Mr Joe Lillis, a science teacher, was beginning his career then. Yesterday he was one of six teachers picketing at the entrance of the 204-year-old diocesan college which has 560 pupils.
One of them, Mr Brian O'Donoghue, is three months into his new profession after completing his Higher Diploma at Trinity College in May. A part-time teacher, he is on a salary of £13,500. "I like the job," he said.
Mr John O'Kane questioned the salary scale for young people with a mortgage. "It is a benchmark if you can buy your own home with the job you are in," he said.
"A lot of teachers feel compelled to supervise the exams as a supplement, and correct examinations."
Outside the city, in the village of Murroe, the hallowed grounds of Glenstal Abbey remained unsullied by the presence of picketers. At the largest school in the region, Crescent College Comprehensive, in Limerick city, picketers included a former ASTI president, Mr John Hurley. An English and geography teacher, he said the support from the public was gratifying.

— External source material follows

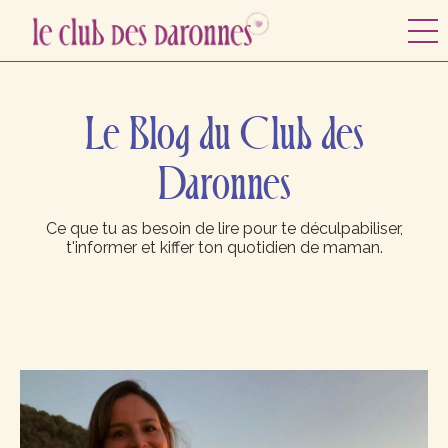
Le Blog du Club des
Daronnes
Ce que tu as besoin de lire pour te déculpabiliser,
t'informer et kiffer ton quotidien de maman.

"We are doing a difficult job, we are doing it well, but we are not being paid well enough. It is the first time in 35 years that the ASTI has been on strike on its own," he noted.
His colleague, Ms Eilis Casey, said there were added pressures due to new syllabuses, new methodologies and changes in society. Schools were the linch-pin of "a good, solid decent, productive society".
At St Clement's Redemptorist College in Limerick, the two entrances were being manned by the picketers. "They are going in one gate and out the other. We have to keep the feet warm," Ms Gillian Whitney said.
Round the corner, at Laurel Hill College, teachers were tight-lipped. They did agree it was a girls' school. And how many pupils were there? "None today," one said.